Scientific classification
- Kingdom: Animalia
- Phylum: Chordata
- Class: Aves
- Order: Passeriformes
- Family: Thamnophilidae
- Genus: Sipia
- Species: S. berlepschi
- Binomial name: Sipia berlepschi (Hartert, 1898)
- Synonyms: Myrmeciza berlepschi

= Stub-tailed antbird =

- Genus: Sipia
- Species: berlepschi
- Authority: (Hartert, 1898)
- Conservation status: LC
- Synonyms: Myrmeciza berlepschi

Species of bird

The stub-tailed antbird (Sipia berlepschi) is a species of bird in subfamily Thamnophilinae of family Thamnophilidae, the "typical antbirds". It is found in Colombia and Ecuador.

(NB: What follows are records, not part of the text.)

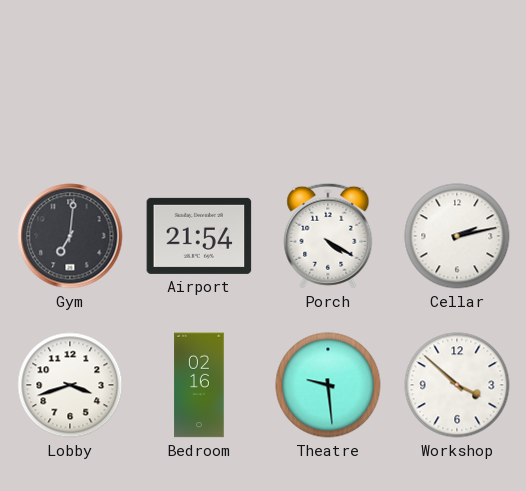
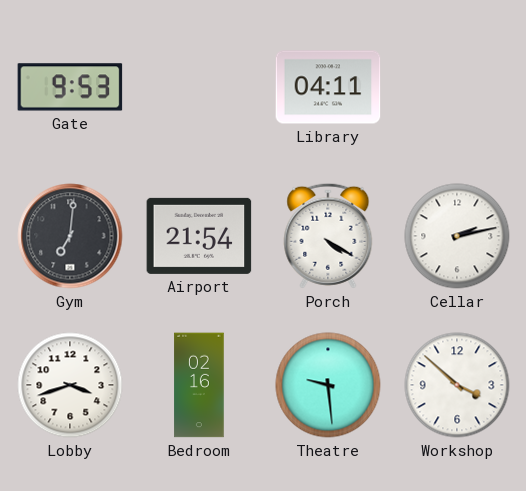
Gate: none -> 9:53
Library: none -> 04:11
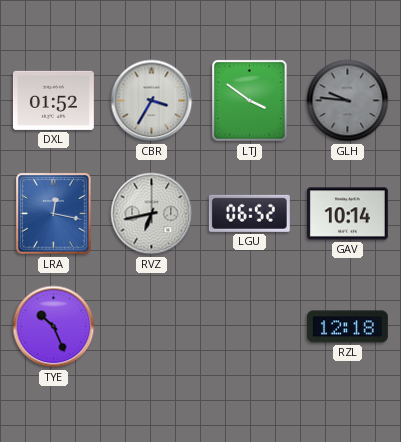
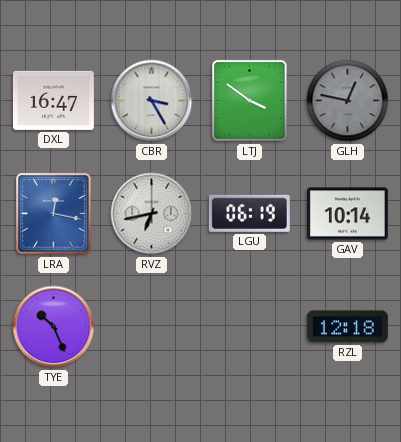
DXL: 01:52 -> 16:47
CBR: 3:35 -> 3:25
GLH: 9:46 -> 12:47
LGU: 06:52 -> 06:19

==Taxonomy and systematics==

The stub-tailed antbird has a complicated taxonomic history. It was described by the German ornithologist Ernst Hartert in 1898 and given the binomial name Pyriglena berlepschi. The species was named to honor the German ornithologist Hans von Berlepsch. In 1924 it was moved to genus Sipia, and later Sipia was merged into genus Myrmeciza. A molecular phylogenetic study published in 2013 found that genus Myrmeciza, as then defined, was polyphyletic. In the resulting rearrangement to create monophyletic genera, genus Sipia was resurrected, and the stub-tailed antbird and several other species were moved to it. The stub-tailed antbird is monotypic.

==Description==

The stub-tailed antbird is 13.5 to 14.5 cm long. Adult males are almost entirely black, with a white patch between their . Adult females are also mostly black, with white dots on the tips of their wing coverts and white spots on their throat, breast, and upper belly. Those on the belly sometimes have a scaly pattern. Both sexes have a deep red iris.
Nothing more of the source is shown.